See In re A.L.H., 468 S.W.3d at 744 (stating that if evidence is insufficient to support
any of three elements of subsection (N), finding under that subsection cannot be
upheld). We sustain Mother’s third issue.
3. Section 161.001(b)(1)(O)
Another statutory ground for termination of parental rights exists if the trial
court finds by clear and convincing evidence that the parent failed to comply with
the provisions of a court order that specifically established the actions necessary for
the parent to obtain the return of the child who has been in the temporary managing
conservatorship of the Department for not less than nine months as a result of the
child’s removal from the parent under Family Code chapter 262 for the abuse or
neglect of the child. TEX. FAM. CODE § 161.001(b)(1)(O); In re R.J.G., 681 S.W.3d
at 378.
DFPS “may remove an abused or neglected child from the home and seek an
emergency order granting the Department temporary possession.” In re R.J.G., 681
S.W.3d at 377 (citing TEX. FAM. CODE §§ 262.001, 262.102). Within 45 days after
the trial court appoints the Department as a child’s temporary managing conservator,
the Department must prepare and file a service plan for the parent. Id.; TEX. FAM.
42 CODE § 263.101. Among other requirements, the service plan must be specific, be
in writing in a language the parent understands, state steps that are necessary to
return the child to the child’s home, state the actions and responsibilities that r the
parent must undertake to achieve the plan goal, state any specific skills or knowledge
that the parent must acquire, and state any behavioral changes that the parent must
exhibit. TEX. FAM. CODE § 263.102(a)(1), (2), (6)(A), (7), (8). The trial court must
review the service plan and incorporate the plan into the orders of the court. In re
R.J.G., 681 S.W.3d at 377; TEX. FAM. CODE § 263.202(b-1).

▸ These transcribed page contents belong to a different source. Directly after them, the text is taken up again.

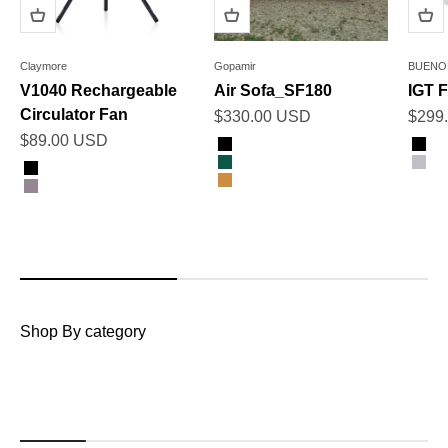
Claymore
Gopamir
BUENO
V1040 Rechargeable
Air Sofa_SF180
IGT F
Circulator Fan
Sale price
Sale 
$330.00 USD
$299
Sale price
$89.00 USD
Color
Color
Black
Bla
Color
Dark Green
Gra
Black
Sand Brown
Warm Grey
Shop By category
Tents & Shelters
Awnings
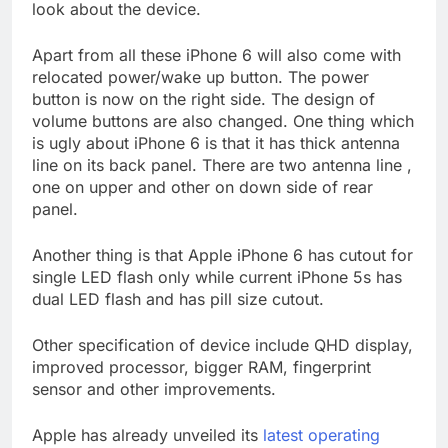
look about the device.
Apart from all these iPhone 6 will also come with
relocated power/wake up button. The power
button is now on the right side. The design of
volume buttons are also changed. One thing which
is ugly about iPhone 6 is that it has thick antenna
line on its back panel. There are two antenna line ,
one on upper and other on down side of rear
panel.
Another thing is that Apple iPhone 6 has cutout for
single LED flash only while current iPhone 5s has
dual LED flash and has pill size cutout.
Other specification of device include QHD display,
improved processor, bigger RAM, fingerprint
sensor and other improvements.
Apple has already unveiled its
latest operating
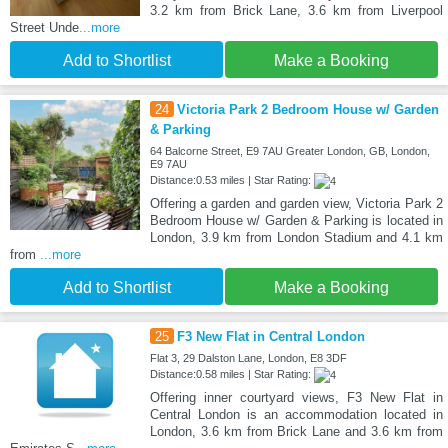
3.2 km from Brick Lane, 3.6 km from Liverpool
Street Unde
...more
Add to Shortlist
Make a Booking
24
Victoria Park 2 Bedroom House w/ Garden
& Parking
64 Balcorne Street, E9 7AU Greater London, GB, London,
E9 7AU
Distance:0.53 miles | Star Rating:
Offering a garden and garden view, Victoria Park 2
Bedroom House w/ Garden & Parking is located in
London, 3.9 km from London Stadium and 4.1 km
from
...more
Add to Shortlist
Make a Booking
25
F3 New Flat in Central London
Flat 3, 29 Dalston Lane, London, E8 3DF
Distance:0.58 miles | Star Rating:
Offering inner courtyard views, F3 New Flat in
Central London is an accommodation located in
London, 3.6 km from Brick Lane and 3.6 km from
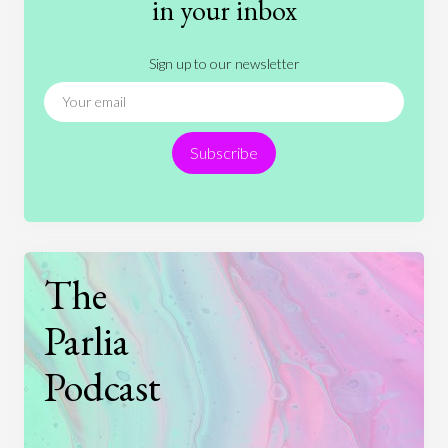
in your inbox
Literature
Movies
Music
Nature
Sign up to our newsletter
News
People
Philosophy
Politics
Religion
Science
Society
Sports
Subscribe
Technology
The
Parlia
Podcast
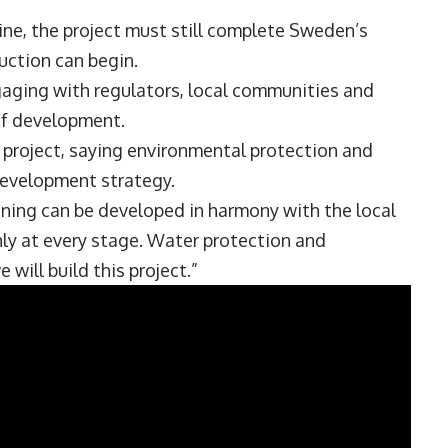
ine, the project must still complete Sweden’s
uction can begin.
gaging with regulators, local communities and
of development.
project, saying environmental protection and
development strategy.
ing can be developed in harmony with the local
nly at every stage. Water protection and
will build this project.”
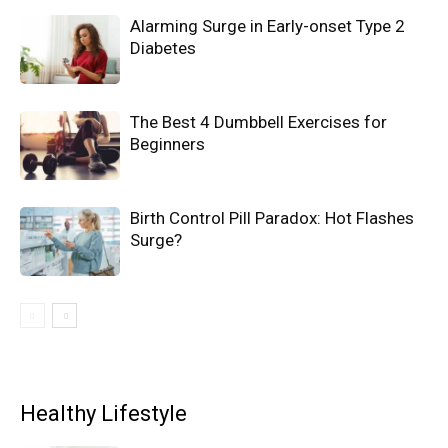
Alarming Surge in Early-onset Type 2
Diabetes
The Best 4 Dumbbell Exercises for
Beginners
Birth Control Pill Paradox: Hot Flashes
Surge?
Healthy Lifestyle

The order incorporating the service plan “is a mandate or directive that
establishes some steps or actions necessary for the parent to obtain return of the child
who is in the Department’s custody.” In re N.G., 577 S.W.3d at 238. The order must
be “sufficiently specific to warrant termination of parental rights for failure to
comply with it.” Id.; In re A.L.R., 646 S.W.3d 833, 837 (Tex. 2022) (per curiam)
(“Subsection (O) contemplates direct, specifically required actions.”); TEX. FAM.
CODE § 263.102(d) (providing that service plan must be written “in a manner that is
clear and understandable to the parent in order to facilitate the parent’s ability to
follow the requirements of the service plan”). Subsection (O) authorizes termination
of a parent’s rights for failure to comply with a service plan “only when that plan
requires the parent to perform specific actions.” In re A.L.R., 646 S.W.3d at 838.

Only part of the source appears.